Pero estos dos colosos fueron también dos negatividades irreconciliables. Mientras Proudhon levantaba como alternativa la bandera de una epistemología libertaria que pivotaba sobre la negación del Estado y del principio de autoridad como salvaguardia de la autodeterminación personal, Marx daba pie con sus audaces reflexiones anticapitalistas a una hermenéutica de signo contrario. En donde, para los marxistas, el fin justifica los medios, para los anarquistas el medio predetermina el fin. Y, sobre todo, mientras la centralidad de la obra del alemán (excepto en el joven Marx de los Manuscritos, que era humanista antes que materialista) radica en la destrucción del capitalismo per se, en el acervo del francés lo seminal es la preservación y potenciación de la libertad del individuo en sociedad y el capitalismo uno de sus refractarios. Cruz y raya.

A lomos del jacobinismo unificador y centralista, el fracaso de la revolución del 1848 y de la Comuna de 1871, que suponía un ensayo de autodemocracia, el capitalismo liberal rampante y la democracia representativa se impusieron urbi et orbi bajo el paraguas protector del Estado de partidos, que como ha señalado agudamente el historiador M. I .Finley (Vieja y nueva democracia) vino a de-construir la capacidad política que suponía para los trabajadores el ejercicio del sufragio.

Esta paideia anarquista de que hablamos está lejos de suponer un rodillo uniformizador, un pensamiento único libertario, un ideal idílico, valga la redundancia. Por el contrario, consustancial a ella es el pluralismo intelectual, la controversia y el debate, como se ha manifestado en muchas ocasiones a lo largo y ancho de la historia social en confrontaciones que han marcado etapas y dejado jirones.

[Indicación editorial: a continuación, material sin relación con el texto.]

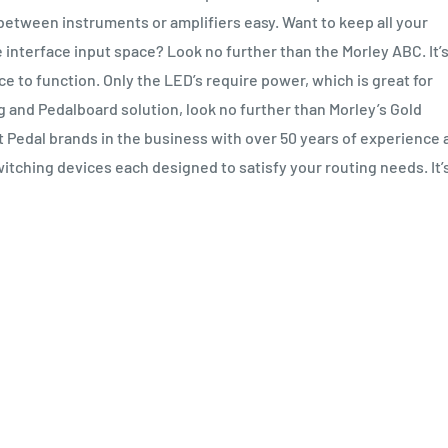
between instruments or amplifiers easy. Want to keep all your
 interface input space? Look no further than the Morley ABC. It’
e to function. Only the LED’s require power, which is great for
ng and Pedalboard solution, look no further than Morley’s Gold
 Pedal brands in the business with over 50 years of experience 
itching devices each designed to satisfy your routing needs. It’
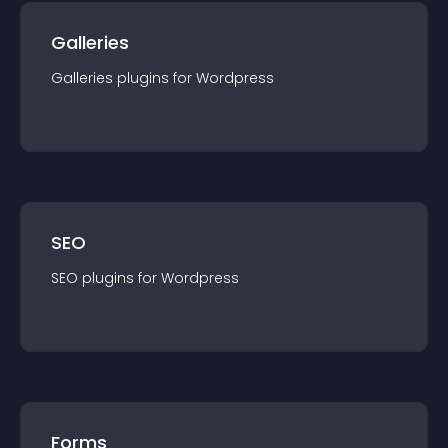
Galleries
Galleries
plugin
s for
Wordpress
SEO
SEO
plugin
s for
Wordpress
Forms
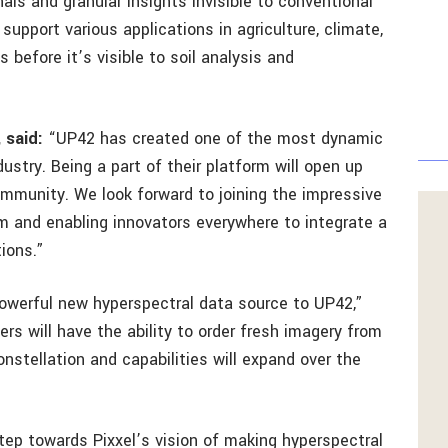
nals and granular insights invisible to conventional
 support various applications in agriculture, climate,
s before it’s visible to soil analysis and
 said:
“UP42 has created one of the most dynamic
stry. Being a part of their platform will open up
ommunity. We look forward to joining the impressive
rm and enabling innovators everywhere to integrate a
tions.”
 powerful new hyperspectral data source to UP42,”
ers will have the ability to order fresh imagery from
onstellation and capabilities will expand over the
step towards Pixxel’s vision of making hyperspectral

En sus archivos se encuentran anarquismos individualistas y casi nihilistas como el de Max Stirner ; personalidades que como Proudhon ocuparon un escaño en una asamblea legislativa tras la revolución de 1848 y puristas de la CNT-FAI que en las excepciones circunstancias de la guerra civil española aceptaron un cartera en un gobierno burgués. También comprometidos con el bando aliado en la Primera Guerra Mundial como Kropotkin, Reclus, Juan Grave, Carlos Malato, Federico Urales, Ricardo Mella y detractores tal que Malatesta, Fabri, Armand y Faure. Y hasta partidarios del uso de la violencia (discriminada) como Bakunin y quienes con Proudhon consideraban que no había nada más autoritario y antianarquista que la violencia cuando deja de ser defensiva, por no hablar de pacifistas puros como Tolstoi.

Y sobre esos complejos avatares, cuando la idea se ha enfrentado con el yunque de la realidad, se ha ido cincelando la paideia anarquista, los surcos de su cultura ética, su ADN como antipoder. Un corpus doctrinal que, aun permitiendo que afloraran esos vaivenes, nunca eclosionó en sectarismo, en una nueva iglesia, en ser apóstoles de otra intolerancia. Porque como dijo un delegado en un congreso celebrado en Ginebra en 1882 “estamos unidos porque estamos divididos”.La prevalencia de este espíritu libre y libertario por encima de las coyunturas viene espléndidamente reflejada en las palabras que sobre Luigi Fabrí escribió el historiador del anarquismo italiano Pier Paolo Masini en el prólogo de la semblanza hecha al más estrecho colaborador de Malatesta por su hija Luce Fabri.

“No fue un sectario. Su punto de referencia en el cuadro de la revolución francesa no fueron los jacobinos sino los girondinos. Este espíritu de tolerancia le llevó a buscar, fuera del movimiento anarquista, los contactos con los sectores afines de la izquierda. Y en este ámbito, colaboró con todos los que estaban disponibles para batallas laicas, de solidaridad civil y de protesta libertaria (…) También en el interior del movimiento se comportó y actuó como amortiguador de conflictos ideológicos y personales”( Historia de un hombre libre, 1996,10).